Chicago | Reuters — Chicago soybean futures fell on Tuesday, despite renewed exports to China, after the U.S. Agriculture Department issued better-than-expected weekly crop ratings.
Corn also eased on better-than-expected crop conditions and favourable U.S. weather as traders eyed record yield potential this fall.
The Chicago Board of Trade’s most active soybean contract fell 6-1/2 cents to close at $8.96-1/2 per bushel (all figures US$).
CBOT corn was down 5-1/2 cents to close at $3.22-3/4 a bushel and wheat added 5-3/4 cents to $5.27-3/4 a bushel.
In its weekly crop report after markets closed on Monday, the U.S. Department of Agriculture rated 69 per cent of soybeans in good-to-excellent condition, up from 68 per cent last week. Analysts had expected 67 per cent.
China booked 126,000 tonnes of U.S. soybeans for delivery in the 2020-21 marketing year, USDA said Tuesday.
“I think we’re really going to need to see some more significant Chinese purchases to push the bean market and stay above $9,” said Chuck Shelby, president of Risk Management Commodities.
China plans to sell rice and wheat from state reserves to animal feed producers struggling with high corn prices, three sources familiar with the matter said. The sales may reduce China’s need to import U.S. corn, said Arlan Suderman, chief commodities economist at StoneX.
“It doesn’t mean that they won’t buy U.S. corn, but maybe they’ll buy less of it than they otherwise would,” he said.
USDA said 69 per cent of U.S. corn was in good-to-excellent condition, unchanged on the week.
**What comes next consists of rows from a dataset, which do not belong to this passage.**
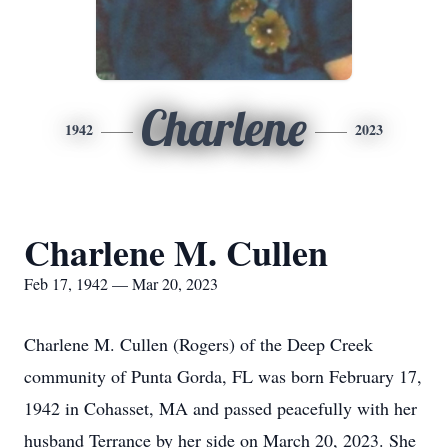
Charlene
1942
2023
Charlene M. Cullen
Feb 17, 1942 — Mar 20, 2023
Charlene M. Cullen (Rogers) of the Deep Creek
community of Punta Gorda, FL was born February 17,
1942 in Cohasset, MA and passed peacefully with her
husband Terrance by her side on March 20, 2023. She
Analysts had expected 68 per cent.
Wheat gained off a softening U.S. dollar, which makes U.S. exports more attractive to international buyers.
“The weaker dollar has been a positive input for wheat,” said Joe Vaclavik, president of Standard Grain. “Our exports, which have historically accounted for a tremendous portion of our demand, are just not what they need to be.”
— Christopher Walljasper reports on agriculture and ag commodities for Reuters from Chicago.